Não o vejo desde ontem quando foi para a festa. Como está o menino Luís?
Ele olhou em
volta para se certificar que ninguém se apercebia da conversa de ambos:
- Não está nada
bem. Não dá acordo dele e não solta um ai a picadela nem pancada. O doutor
Ferreira, da vila, passou a noite com ele, mas parece que mandaram chamar outro
do Porto porque não se recomenda que o mexam.
- O Bom Deus nos
acuda. – Gemeu Maria.
- Estou aqui
porque o senhor Samões me mandou ao teu encontro. - A jovem olhou-o nos olhos,
angustiada. – Mandou-me dizer-te que te não quer mais ao serviço da casa. Que
te vás embora e não abeires mais ou manda pôr-te na rua.
- Ai Senhor dos
Aflitos, que vai ser da minha vida? – Uma torrente de lágrimas irrompeu dos
seus olhos enquanto enclavinhava as mãos numa súplica para o comovido capataz –
Que hei-de fazer, senhor João?
Como se não a
ouvisse, ele continuou:
- E quer também
que deixes a horta que te deu o ano passado. Podes ir hoje apanhar tudo o que
puderes e não voltes lá ou manda chicotear-te. - O homenzarrão olhou para o
chão para que lhe não visse as lágrimas que teimavam em querer sair e rematou. -
Vai-te embora, rapariga. Não tens família ali para Soutelo?
- Não posso. Não
sem o meu Zé. Tenho que esperar por ele.
- Não faças
isso.
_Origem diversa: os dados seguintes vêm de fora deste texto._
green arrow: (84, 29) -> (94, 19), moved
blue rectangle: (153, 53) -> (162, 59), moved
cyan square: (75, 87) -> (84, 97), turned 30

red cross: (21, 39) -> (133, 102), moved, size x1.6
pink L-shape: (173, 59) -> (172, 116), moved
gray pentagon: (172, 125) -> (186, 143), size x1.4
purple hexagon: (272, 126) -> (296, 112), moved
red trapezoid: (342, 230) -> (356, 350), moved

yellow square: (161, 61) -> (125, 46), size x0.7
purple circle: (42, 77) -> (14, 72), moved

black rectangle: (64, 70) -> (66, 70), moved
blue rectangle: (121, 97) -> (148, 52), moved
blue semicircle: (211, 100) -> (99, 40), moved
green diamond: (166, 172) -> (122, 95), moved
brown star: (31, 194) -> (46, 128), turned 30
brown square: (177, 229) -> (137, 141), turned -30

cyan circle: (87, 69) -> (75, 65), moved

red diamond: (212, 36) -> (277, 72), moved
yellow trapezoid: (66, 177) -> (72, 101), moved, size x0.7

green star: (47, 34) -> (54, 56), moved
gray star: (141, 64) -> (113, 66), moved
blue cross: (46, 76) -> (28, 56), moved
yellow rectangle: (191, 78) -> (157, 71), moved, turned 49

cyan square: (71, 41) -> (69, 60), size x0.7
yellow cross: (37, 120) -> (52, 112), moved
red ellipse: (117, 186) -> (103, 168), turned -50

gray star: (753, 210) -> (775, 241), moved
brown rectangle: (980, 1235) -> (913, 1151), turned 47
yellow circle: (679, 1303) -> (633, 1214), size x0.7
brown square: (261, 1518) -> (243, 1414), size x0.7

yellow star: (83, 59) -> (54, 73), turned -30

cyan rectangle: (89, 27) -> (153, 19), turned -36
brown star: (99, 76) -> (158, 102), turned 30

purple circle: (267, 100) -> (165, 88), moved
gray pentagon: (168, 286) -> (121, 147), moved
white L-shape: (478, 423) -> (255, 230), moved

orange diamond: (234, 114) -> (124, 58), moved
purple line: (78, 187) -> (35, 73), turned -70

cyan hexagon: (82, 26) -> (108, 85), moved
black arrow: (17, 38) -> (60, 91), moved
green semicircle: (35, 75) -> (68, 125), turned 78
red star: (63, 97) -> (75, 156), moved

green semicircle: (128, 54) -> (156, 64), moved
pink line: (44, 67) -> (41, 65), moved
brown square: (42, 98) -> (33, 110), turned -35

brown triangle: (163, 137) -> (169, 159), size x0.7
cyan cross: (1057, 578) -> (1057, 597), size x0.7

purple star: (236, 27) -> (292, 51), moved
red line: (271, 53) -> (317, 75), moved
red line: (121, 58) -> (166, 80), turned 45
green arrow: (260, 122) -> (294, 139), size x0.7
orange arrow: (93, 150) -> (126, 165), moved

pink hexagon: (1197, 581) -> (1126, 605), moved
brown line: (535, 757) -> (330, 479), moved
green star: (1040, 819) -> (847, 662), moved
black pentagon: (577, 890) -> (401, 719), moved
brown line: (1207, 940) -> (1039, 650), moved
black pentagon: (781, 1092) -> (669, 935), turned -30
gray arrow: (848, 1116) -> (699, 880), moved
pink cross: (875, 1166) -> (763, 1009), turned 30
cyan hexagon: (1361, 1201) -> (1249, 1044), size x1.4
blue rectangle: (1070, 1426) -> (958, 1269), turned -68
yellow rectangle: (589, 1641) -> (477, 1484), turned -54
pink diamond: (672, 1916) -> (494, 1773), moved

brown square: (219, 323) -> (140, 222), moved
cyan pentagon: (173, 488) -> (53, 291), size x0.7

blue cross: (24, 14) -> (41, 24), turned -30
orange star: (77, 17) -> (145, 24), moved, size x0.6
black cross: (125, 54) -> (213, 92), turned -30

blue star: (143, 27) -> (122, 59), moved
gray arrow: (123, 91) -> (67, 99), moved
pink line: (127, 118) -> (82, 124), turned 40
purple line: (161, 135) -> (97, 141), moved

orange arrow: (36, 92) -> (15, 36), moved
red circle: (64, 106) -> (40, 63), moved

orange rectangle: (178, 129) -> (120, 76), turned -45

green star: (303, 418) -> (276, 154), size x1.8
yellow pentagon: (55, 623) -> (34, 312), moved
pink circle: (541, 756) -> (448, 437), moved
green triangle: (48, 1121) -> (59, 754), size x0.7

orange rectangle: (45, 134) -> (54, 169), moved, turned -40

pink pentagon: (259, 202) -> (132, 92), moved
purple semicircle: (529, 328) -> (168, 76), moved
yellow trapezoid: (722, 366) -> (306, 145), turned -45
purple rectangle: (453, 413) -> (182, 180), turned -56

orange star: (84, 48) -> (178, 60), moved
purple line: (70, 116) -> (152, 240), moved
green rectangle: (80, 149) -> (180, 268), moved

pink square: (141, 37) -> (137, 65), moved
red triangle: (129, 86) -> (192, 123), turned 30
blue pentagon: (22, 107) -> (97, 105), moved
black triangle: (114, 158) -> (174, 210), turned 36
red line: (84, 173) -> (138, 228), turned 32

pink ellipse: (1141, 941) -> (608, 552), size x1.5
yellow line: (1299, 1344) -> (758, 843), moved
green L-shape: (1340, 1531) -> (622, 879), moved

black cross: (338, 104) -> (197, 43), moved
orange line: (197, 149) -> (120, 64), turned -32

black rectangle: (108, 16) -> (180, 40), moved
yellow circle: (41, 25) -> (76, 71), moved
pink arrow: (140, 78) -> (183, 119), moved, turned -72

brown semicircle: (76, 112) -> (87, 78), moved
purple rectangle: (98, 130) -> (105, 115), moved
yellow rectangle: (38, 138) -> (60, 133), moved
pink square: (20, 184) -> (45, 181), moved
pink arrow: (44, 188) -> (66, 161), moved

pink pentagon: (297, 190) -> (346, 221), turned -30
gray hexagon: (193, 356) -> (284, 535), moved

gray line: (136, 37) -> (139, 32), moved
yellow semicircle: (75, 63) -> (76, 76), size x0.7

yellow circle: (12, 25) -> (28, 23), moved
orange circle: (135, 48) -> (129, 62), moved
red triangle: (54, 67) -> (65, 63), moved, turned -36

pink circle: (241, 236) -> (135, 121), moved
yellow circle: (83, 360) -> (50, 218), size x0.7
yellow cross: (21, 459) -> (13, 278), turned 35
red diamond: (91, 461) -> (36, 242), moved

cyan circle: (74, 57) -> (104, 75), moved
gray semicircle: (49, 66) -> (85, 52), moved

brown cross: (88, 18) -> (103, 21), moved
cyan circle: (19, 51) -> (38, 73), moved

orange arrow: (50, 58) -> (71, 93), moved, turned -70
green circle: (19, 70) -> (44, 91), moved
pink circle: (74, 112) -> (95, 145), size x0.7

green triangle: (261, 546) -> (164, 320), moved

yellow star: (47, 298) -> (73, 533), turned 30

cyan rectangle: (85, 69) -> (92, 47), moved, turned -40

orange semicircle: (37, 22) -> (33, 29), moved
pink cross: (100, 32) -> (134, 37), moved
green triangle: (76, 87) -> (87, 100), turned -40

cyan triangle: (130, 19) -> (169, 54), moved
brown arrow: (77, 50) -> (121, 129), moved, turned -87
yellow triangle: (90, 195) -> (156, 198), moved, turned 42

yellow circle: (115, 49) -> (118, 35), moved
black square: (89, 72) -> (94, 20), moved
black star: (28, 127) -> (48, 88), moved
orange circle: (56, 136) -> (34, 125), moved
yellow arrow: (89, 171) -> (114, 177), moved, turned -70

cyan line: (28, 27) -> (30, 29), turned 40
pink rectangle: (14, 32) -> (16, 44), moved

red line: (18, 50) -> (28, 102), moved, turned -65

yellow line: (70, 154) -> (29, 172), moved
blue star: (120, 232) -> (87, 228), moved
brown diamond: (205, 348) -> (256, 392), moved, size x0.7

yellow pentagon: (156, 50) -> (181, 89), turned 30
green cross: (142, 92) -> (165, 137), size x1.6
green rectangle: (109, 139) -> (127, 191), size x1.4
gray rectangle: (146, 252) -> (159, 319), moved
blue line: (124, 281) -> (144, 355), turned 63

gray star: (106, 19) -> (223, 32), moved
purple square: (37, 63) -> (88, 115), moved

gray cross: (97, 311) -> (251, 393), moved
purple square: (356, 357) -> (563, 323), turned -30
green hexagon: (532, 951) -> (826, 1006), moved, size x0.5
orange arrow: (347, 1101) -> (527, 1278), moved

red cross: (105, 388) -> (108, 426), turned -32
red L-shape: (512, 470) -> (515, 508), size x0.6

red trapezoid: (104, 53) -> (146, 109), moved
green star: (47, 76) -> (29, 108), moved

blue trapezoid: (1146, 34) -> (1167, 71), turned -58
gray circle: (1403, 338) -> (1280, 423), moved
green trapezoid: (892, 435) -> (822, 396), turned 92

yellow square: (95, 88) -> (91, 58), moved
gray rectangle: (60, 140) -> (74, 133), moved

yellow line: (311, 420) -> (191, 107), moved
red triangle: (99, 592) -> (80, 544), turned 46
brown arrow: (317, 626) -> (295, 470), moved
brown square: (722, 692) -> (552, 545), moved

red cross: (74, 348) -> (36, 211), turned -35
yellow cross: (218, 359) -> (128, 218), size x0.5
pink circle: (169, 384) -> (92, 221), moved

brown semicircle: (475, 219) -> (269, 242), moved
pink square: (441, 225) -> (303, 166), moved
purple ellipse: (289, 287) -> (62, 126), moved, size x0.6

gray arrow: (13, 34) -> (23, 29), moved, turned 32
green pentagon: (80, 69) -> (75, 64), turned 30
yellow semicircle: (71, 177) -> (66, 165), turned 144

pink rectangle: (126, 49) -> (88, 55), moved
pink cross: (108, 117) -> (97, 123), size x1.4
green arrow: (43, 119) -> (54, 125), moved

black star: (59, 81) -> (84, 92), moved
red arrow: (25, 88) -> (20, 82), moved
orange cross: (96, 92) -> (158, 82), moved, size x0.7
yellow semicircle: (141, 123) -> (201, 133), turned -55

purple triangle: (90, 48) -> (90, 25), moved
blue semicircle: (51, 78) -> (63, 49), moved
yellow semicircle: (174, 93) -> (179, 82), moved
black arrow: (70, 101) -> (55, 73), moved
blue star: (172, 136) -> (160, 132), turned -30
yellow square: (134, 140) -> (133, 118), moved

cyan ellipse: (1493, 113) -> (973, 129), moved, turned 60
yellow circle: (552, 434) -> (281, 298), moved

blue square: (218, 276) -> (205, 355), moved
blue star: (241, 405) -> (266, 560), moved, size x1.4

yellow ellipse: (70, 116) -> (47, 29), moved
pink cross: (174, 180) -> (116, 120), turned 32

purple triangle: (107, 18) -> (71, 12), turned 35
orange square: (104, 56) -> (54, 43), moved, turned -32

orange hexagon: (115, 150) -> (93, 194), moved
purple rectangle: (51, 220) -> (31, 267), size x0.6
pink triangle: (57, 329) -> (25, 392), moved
Vai enquanto é tempo, se o menino morrer, o velho Samões vai querer
vingar-se e não apanhando o Zé…
- Tenho que
esperar por ele. – Teimou erguendo o nariz num desafio – Se me for embora ele
não saberá onde ir ter comigo.
- Alguém lhe
dará o recado. O teu tio por exemplo. Não digas a mais ninguém para onde vais.
- Só saio daqui
com ele.
- Vai embora
pelo amor de Deus! – Ele perdeu a paciência – Não vês que vai ser a tua
perdição e a dele? Os empregados andam a bater os montes e se o apanham… ele
tem muitos inimigos entre eles, bem o sabes.
Ela deixou cair
a cabeça, desanimada. As lágrimas corriam copiosas pingando pelo nariz num
choro silencioso.
João passou-lhe
a mão calejada pelo cabelo cor de carvão num gesto carinhoso, velho de anos e
disse quase num sussurro antes de se afastar na direção da casa senhorial:
- Não fiques,
rapariga. Vai-te daqui, porque enquanto não fores o Zé não sairá das redondezas
e vão acabar por dar com ele.
De cabeça baixa,
sozinha na entrada do portão, sentia que havia milhares de olhos postos nela de
todos os pontos visíveis da propriedade. Deu meia volta e afastou-se em passos
curtos chorando mansamente encaminhando-se para casa.